EXERCISE AIM:
Retype the whole listing below exactly, keeping every picture out of it.

SOURCE MATERIAL:
=======

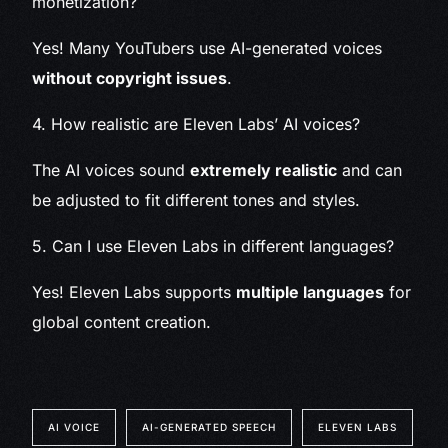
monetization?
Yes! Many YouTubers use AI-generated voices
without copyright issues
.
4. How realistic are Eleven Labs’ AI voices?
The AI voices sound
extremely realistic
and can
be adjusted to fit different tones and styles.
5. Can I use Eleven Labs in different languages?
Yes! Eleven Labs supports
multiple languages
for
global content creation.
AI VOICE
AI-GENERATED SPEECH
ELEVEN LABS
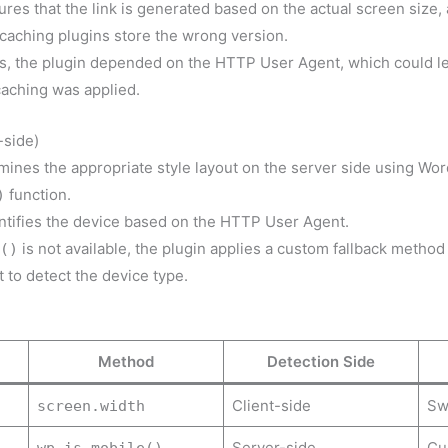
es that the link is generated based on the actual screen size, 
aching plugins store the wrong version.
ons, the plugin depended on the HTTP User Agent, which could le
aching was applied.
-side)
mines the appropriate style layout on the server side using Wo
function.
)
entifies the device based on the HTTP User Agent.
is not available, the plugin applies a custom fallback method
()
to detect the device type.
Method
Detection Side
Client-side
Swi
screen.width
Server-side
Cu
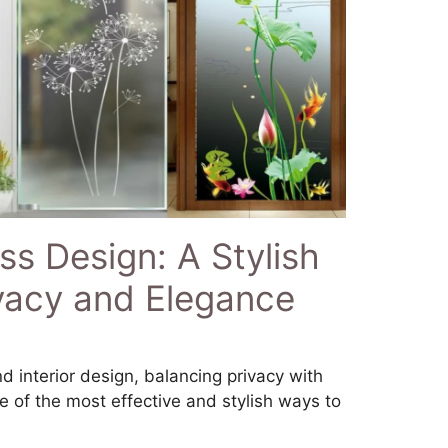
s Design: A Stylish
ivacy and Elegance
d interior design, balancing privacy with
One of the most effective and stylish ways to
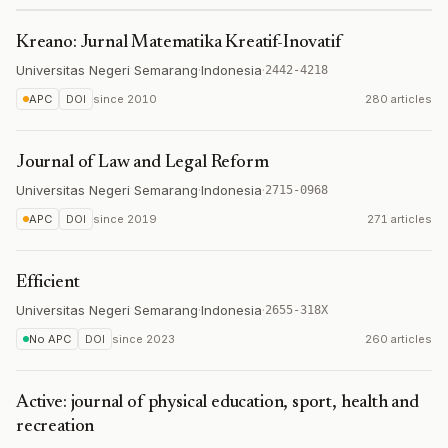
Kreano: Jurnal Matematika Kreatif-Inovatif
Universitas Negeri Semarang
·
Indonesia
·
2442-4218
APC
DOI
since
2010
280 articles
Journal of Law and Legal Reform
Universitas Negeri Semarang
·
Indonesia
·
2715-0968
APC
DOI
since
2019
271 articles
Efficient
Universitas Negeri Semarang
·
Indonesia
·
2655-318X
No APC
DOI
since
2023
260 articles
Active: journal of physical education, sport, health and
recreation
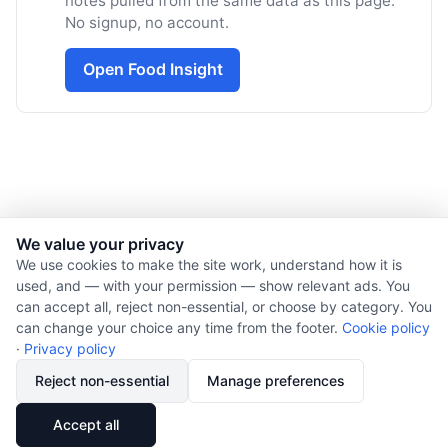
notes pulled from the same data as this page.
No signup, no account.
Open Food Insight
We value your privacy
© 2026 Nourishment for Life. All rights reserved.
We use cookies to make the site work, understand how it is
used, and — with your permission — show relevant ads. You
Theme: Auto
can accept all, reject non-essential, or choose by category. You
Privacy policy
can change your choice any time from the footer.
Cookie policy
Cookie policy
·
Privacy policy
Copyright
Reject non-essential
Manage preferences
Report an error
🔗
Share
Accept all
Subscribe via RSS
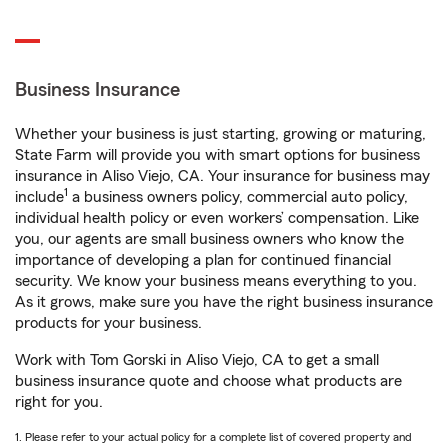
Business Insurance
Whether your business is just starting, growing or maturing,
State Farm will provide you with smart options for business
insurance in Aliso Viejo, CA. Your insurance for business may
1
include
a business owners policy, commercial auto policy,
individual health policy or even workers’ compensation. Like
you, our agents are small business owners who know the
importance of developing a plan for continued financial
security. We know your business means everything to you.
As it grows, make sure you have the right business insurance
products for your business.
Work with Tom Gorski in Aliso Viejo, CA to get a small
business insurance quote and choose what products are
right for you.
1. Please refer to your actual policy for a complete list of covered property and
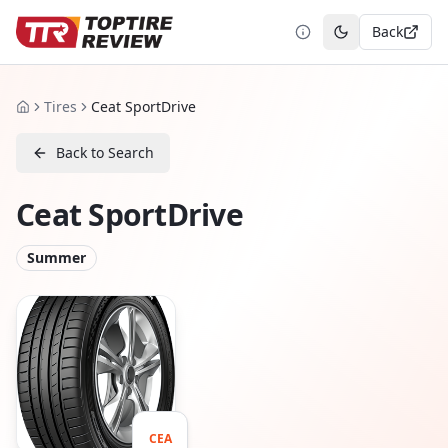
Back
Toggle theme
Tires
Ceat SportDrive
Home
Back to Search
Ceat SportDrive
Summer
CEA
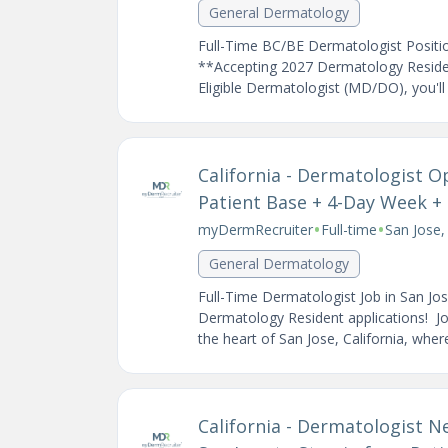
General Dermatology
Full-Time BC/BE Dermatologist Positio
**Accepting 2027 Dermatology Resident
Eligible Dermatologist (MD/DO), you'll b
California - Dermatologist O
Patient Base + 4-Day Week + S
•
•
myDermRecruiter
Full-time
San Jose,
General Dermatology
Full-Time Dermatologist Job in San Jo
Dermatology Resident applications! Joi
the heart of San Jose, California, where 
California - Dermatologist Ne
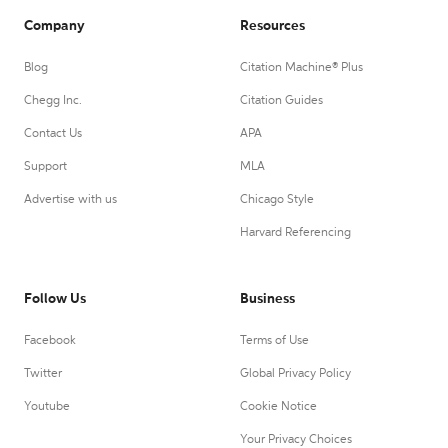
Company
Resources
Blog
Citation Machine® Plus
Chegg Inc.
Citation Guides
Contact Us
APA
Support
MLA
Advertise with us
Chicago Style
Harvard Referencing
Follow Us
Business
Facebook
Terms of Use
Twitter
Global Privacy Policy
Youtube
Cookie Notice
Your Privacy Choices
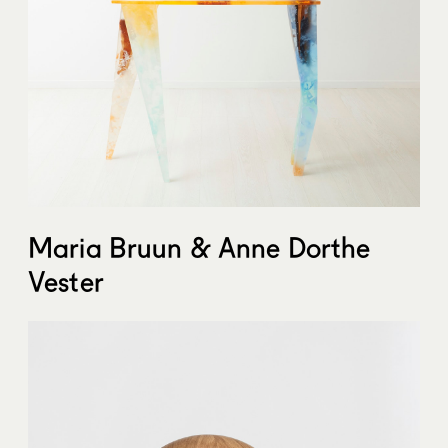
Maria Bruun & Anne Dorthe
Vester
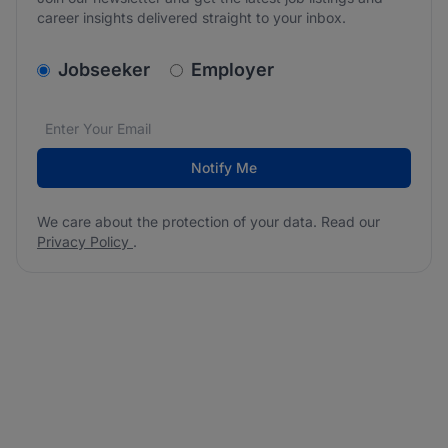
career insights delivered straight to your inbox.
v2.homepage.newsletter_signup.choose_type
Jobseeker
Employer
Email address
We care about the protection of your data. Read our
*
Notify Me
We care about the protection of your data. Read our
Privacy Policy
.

=======

ANSWER:
monetization?
Yes! Many YouTubers use AI-generated voices
without copyright issues
.
4. How realistic are Eleven Labs’ AI voices?
The AI voices sound
extremely realistic
and can
be adjusted to fit different tones and styles.
5. Can I use Eleven Labs in different languages?
Yes! Eleven Labs supports
multiple languages
for
global content creation.
AI VOICE
AI-GENERATED SPEECH
ELEVEN LABS
es that the link is generated based on the actual screen size, 
aching plugins store the wrong version.
ons, the plugin depended on the HTTP User Agent, which could le
aching was applied.
-side)
mines the appropriate style layout on the server side using Wo
function.
)
entifies the device based on the HTTP User Agent.
is not available, the plugin applies a custom fallback method
()
to detect the device type.
Method
Detection Side
Client-side
Swi
screen.width
Server-side
Cu
s Design: A Stylish
ivacy and Elegance
d interior design, balancing privacy with
One of the most effective and stylish ways to
Kreano: Jurnal Matematika Kreatif-Inovatif
Universitas Negeri Semarang
·
Indonesia
·
2442-4218
APC
DOI
since
2010
280 articles
Journal of Law and Legal Reform
Universitas Negeri Semarang
·
Indonesia
·
2715-0968
APC
DOI
since
2019
271 articles
Efficient
Universitas Negeri Semarang
·
Indonesia
·
2655-318X
No APC
DOI
since
2023
260 articles
Active: journal of physical education, sport, health and
recreation
notes pulled from the same data as this page.
No signup, no account.
Open Food Insight
We value your privacy
© 2026 Nourishment for Life. All rights reserved.
We use cookies to make the site work, understand how it is
used, and — with your permission — show relevant ads. You
Theme: Auto
can accept all, reject non-essential, or choose by category. You
Privacy policy
can change your choice any time from the footer.
Cookie policy
Cookie policy
·
Privacy policy
Copyright
Reject non-essential
Manage preferences
Report an error
🔗
Share
Accept all
Subscribe via RSS
Business Insurance
Whether your business is just starting, growing or maturing,
State Farm will provide you with smart options for business
insurance in Aliso Viejo, CA. Your insurance for business may
1
include
a business owners policy, commercial auto policy,
individual health policy or even workers’ compensation. Like
you, our agents are small business owners who know the
importance of developing a plan for continued financial
security. We know your business means everything to you.
As it grows, make sure you have the right business insurance
products for your business.
Work with Tom Gorski in Aliso Viejo, CA to get a small
business insurance quote and choose what products are
right for you.
1. Please refer to your actual policy for a complete list of covered property and
Back
Toggle theme
Tires
Ceat SportDrive
Home
Back to Search
Ceat SportDrive
Summer
CEA
General Dermatology
Full-Time BC/BE Dermatologist Positio
**Accepting 2027 Dermatology Resident
Eligible Dermatologist (MD/DO), you'll b
California - Dermatologist O
Patient Base + 4-Day Week + S
•
•
myDermRecruiter
Full-time
San Jose,
General Dermatology
Full-Time Dermatologist Job in San Jo
Dermatology Resident applications! Joi
the heart of San Jose, California, where 
California - Dermatologist Ne
Company
Resources
Blog
Citation Machine® Plus
Chegg Inc.
Citation Guides
Contact Us
APA
Support
MLA
Advertise with us
Chicago Style
Harvard Referencing
Follow Us
Business
Facebook
Terms of Use
Twitter
Global Privacy Policy
Youtube
Cookie Notice
Your Privacy Choices
Maria Bruun & Anne Dorthe
Vester
career insights delivered straight to your inbox.
v2.homepage.newsletter_signup.choose_type
Jobseeker
Employer
Email address
We care about the protection of your data. Read our
*
Notify Me
We care about the protection of your data. Read our
Privacy Policy
.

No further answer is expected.